Ich hab irgendwo mal gehört, dass die Soundkarte in dem Fall nicht "dualchanel" macht sondern immer nur in eine Richtung das Signal weiterleitet.
Sucht mal darüber was bei Google, evtl. hilfts.


----------



## Klos1 (3. November 2008)

Also ich habe das gleiche Headset, auch als USB mit integriertem Soundchip breits unter Vista 32bit, als auch jetzt mit Vista 64bit am laufen. Es funktioniert einwandfrei, liegt also bestimmt nicht an Vista.

Ich nehme an, daß ihr den richtigen Treiber von der Homepage gezogen habt, oder? Wird das Ding denn treibermäßig erkannt, wenn ihr es am USB ankabselt und ist in der Taskleiste auch wirklich zu sehen, daß die Treibersoftware startet?

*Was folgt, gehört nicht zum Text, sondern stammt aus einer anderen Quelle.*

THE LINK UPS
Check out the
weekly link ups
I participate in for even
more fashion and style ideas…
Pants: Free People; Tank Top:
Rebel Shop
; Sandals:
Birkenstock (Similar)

Edit: Weil ich gerade nochmal genau das Posting gelesen habe. Ich hatte am Anfang auch den falschen Treiber und bei mir vielen die Lautsprecher aus, sobald ich die Lautstärke angepasst habe. Aber wie gesagt, mit dem neuen Treiber läuft es bei mit 32 als auch 64bit einwandfrei.

Dieser Treiber wurde gezogen, oder?

http://www.speed-link.com/?p=3&cat=183...2416&paus=1


----------



## Ogil (3. November 2008)

Ich wollte Dir erst ein "Ja - bin ja nicht doof" entgegen schmettern - habe mir aber dann ueberlegt, dass ich ja letztens mein Vista neu aufgesetzt habe und mittlerweile auch ein paar neue Servicepacks/Patches drauf sind, die ja eventuell etwas geaendert haben koennten. Also hab ich den neuesten Treiber nochmal runter geladen und installiert - und tatsaechlich: Es funktioniert!

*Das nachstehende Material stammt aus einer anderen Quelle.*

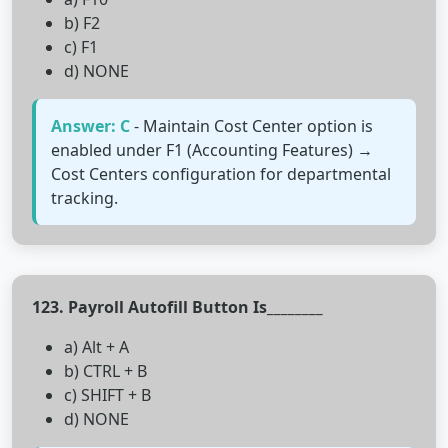
b) F2
c) F1
d) NONE
Answer: C
- Maintain Cost Center option is
enabled under F1 (Accounting Features) →
Cost Centers configuration for departmental
tracking.
123. Payroll Autofill Button Is________
a) Alt + A
b) CTRL + B
c) SHIFT + B
d) NONE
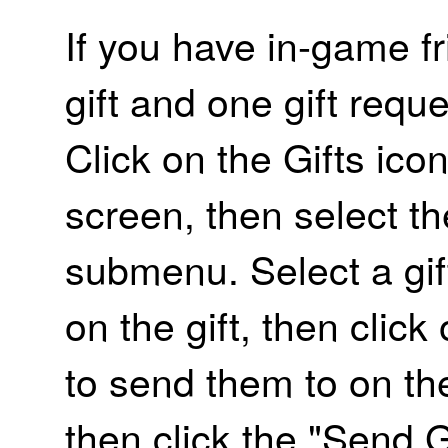
If you have in-game f
gift and one gift requ
Click on the Gifts ico
screen, then select th
submenu. Select a gift
on the gift, then clic
to send them to on the
then click the "Send G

Ich weiss genau, dass ich genau den Treiber schon installiert hatte - und es nicht ging, was ich moeglicherweise damit in Verbindung bringen wuerde, dass ich am Anfang den Treiber von der mitgelieferten CD genommen hatte. Ich hatte den zwar wieder deinstalliert - aber man weiss ja nie.

Auf jeden Fall klappt es nun - und der Sound ist wirklich besser, als mit meiner Onboard-Soundkarte und dem Plantronics-Headset (was allerdings ein Stueck leichter ist als das Speedlink).

PS: Damals wurde es auch als "erkannt" angezeigt und wenn ich z.B. nur spielte, war es ok - nur gleichzeitig hoeren und sprechen (TS) war nicht moeglich - mit der gleichen Fehlermeldung (invalid handle, prepare header oder so) wie beim TE.


----------



## Purga (5. November 2008)

Huhu

Bei mir zeigt sowieso zig Optionen für Auio In/Output an.
Habs aber jetzt immerhin schonmal so eingestellt das ich höre und das Mikro im test Mode zumindest schonmal rauscht... irgendwie wird der Rest auch noch eingerenkt.
Teste morgen ob mich jemand anders im TS/ventrillo dann hören kann.
Ich versuchs auch demnächst mal übers Servicepack, aber keinen Bock den Rechner neu zu machen...

Wie gesagt, Treiber wurde ordentlich installiert, auch nochmal bei Speedlink gesaugt.


----------



## Purga (14. November 2008)

Das Problem wurde jetzt mal erkannt, mir hats endlich angezeigt, USB Controllerbandbreite überschritten.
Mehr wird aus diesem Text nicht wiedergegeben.